* **What is being asked**: The answer is an exact repeat of the entries below, with the pictures omitted.

* **Excerpted data**:

========================================================================

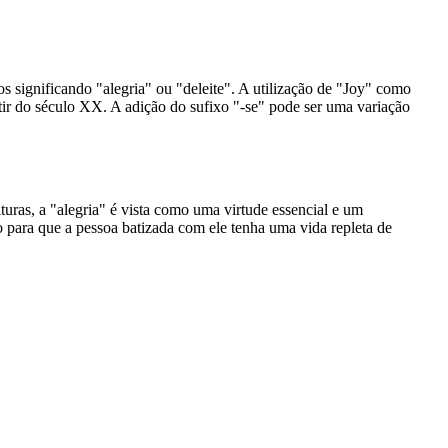
s significando "alegria" ou "deleite". A utilização de "Joy" como
ir do século XX. A adição do sufixo "-se" pode ser uma variação
uras, a "alegria" é vista como uma virtude essencial e um
 para que a pessoa batizada com ele tenha uma vida repleta de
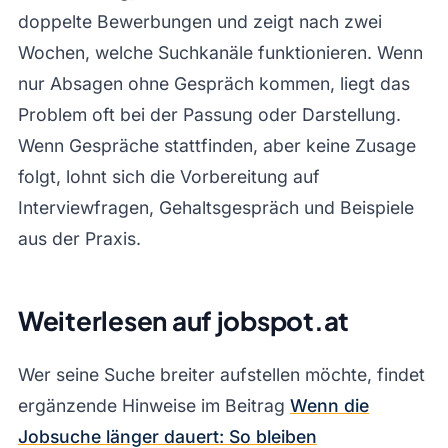
doppelte Bewerbungen und zeigt nach zwei
Wochen, welche Suchkanäle funktionieren. Wenn
nur Absagen ohne Gespräch kommen, liegt das
Problem oft bei der Passung oder Darstellung.
Wenn Gespräche stattfinden, aber keine Zusage
folgt, lohnt sich die Vorbereitung auf
Interviewfragen, Gehaltsgespräch und Beispiele
aus der Praxis.
Weiterlesen auf jobspot.at
Wer seine Suche breiter aufstellen möchte, findet
ergänzende Hinweise im Beitrag
Wenn die
Jobsuche länger dauert: So bleiben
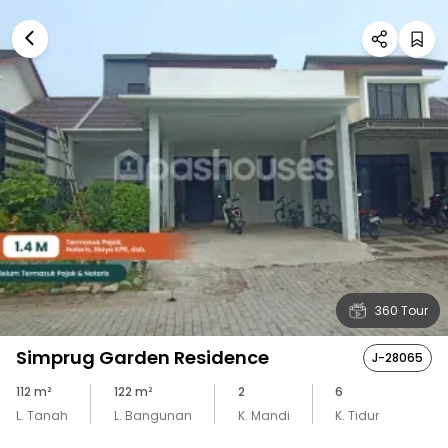
360 Tour
Simprug Garden Residence
J-28065
112
m²
122
m²
2
6
L. Tanah
L. Bangunan
K. Mandi
K. Tidur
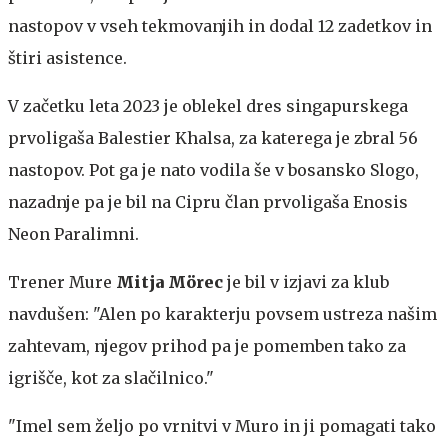
nastopov v vseh tekmovanjih in dodal 12 zadetkov in
štiri asistence.
V začetku leta 2023 je oblekel dres singapurskega
prvoligaša Balestier Khalsa, za katerega je zbral 56
nastopov. Pot ga je nato vodila še v bosansko Slogo,
nazadnje pa je bil na Cipru član prvoligaša Enosis
Neon Paralimni.
Trener Mure
Mitja Mörec
je bil v izjavi za klub
navdušen: "Alen po karakterju povsem ustreza našim
zahtevam, njegov prihod pa je pomemben tako za
igrišče, kot za slačilnico."
"Imel sem željo po vrnitvi v Muro in ji pomagati tako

========================================================================

* **Response**:
s significando "alegria" ou "deleite". A utilização de "Joy" como
ir do século XX. A adição do sufixo "-se" pode ser uma variação
uras, a "alegria" é vista como uma virtude essencial e um
 para que a pessoa batizada com ele tenha uma vida repleta de
doppelte Bewerbungen und zeigt nach zwei
Wochen, welche Suchkanäle funktionieren. Wenn
nur Absagen ohne Gespräch kommen, liegt das
Problem oft bei der Passung oder Darstellung.
Wenn Gespräche stattfinden, aber keine Zusage
folgt, lohnt sich die Vorbereitung auf
Interviewfragen, Gehaltsgespräch und Beispiele
aus der Praxis.
Weiterlesen auf jobspot.at
Wer seine Suche breiter aufstellen möchte, findet
ergänzende Hinweise im Beitrag
Wenn die
Jobsuche länger dauert: So bleiben
360 Tour
Simprug Garden Residence
J-28065
112
m²
122
m²
2
6
L. Tanah
L. Bangunan
K. Mandi
K. Tidur
nastopov v vseh tekmovanjih in dodal 12 zadetkov in
štiri asistence.
V začetku leta 2023 je oblekel dres singapurskega
prvoligaša Balestier Khalsa, za katerega je zbral 56
nastopov. Pot ga je nato vodila še v bosansko Slogo,
nazadnje pa je bil na Cipru član prvoligaša Enosis
Neon Paralimni.
Trener Mure
Mitja Mörec
je bil v izjavi za klub
navdušen: "Alen po karakterju povsem ustreza našim
zahtevam, njegov prihod pa je pomemben tako za
igrišče, kot za slačilnico."
"Imel sem željo po vrnitvi v Muro in ji pomagati tako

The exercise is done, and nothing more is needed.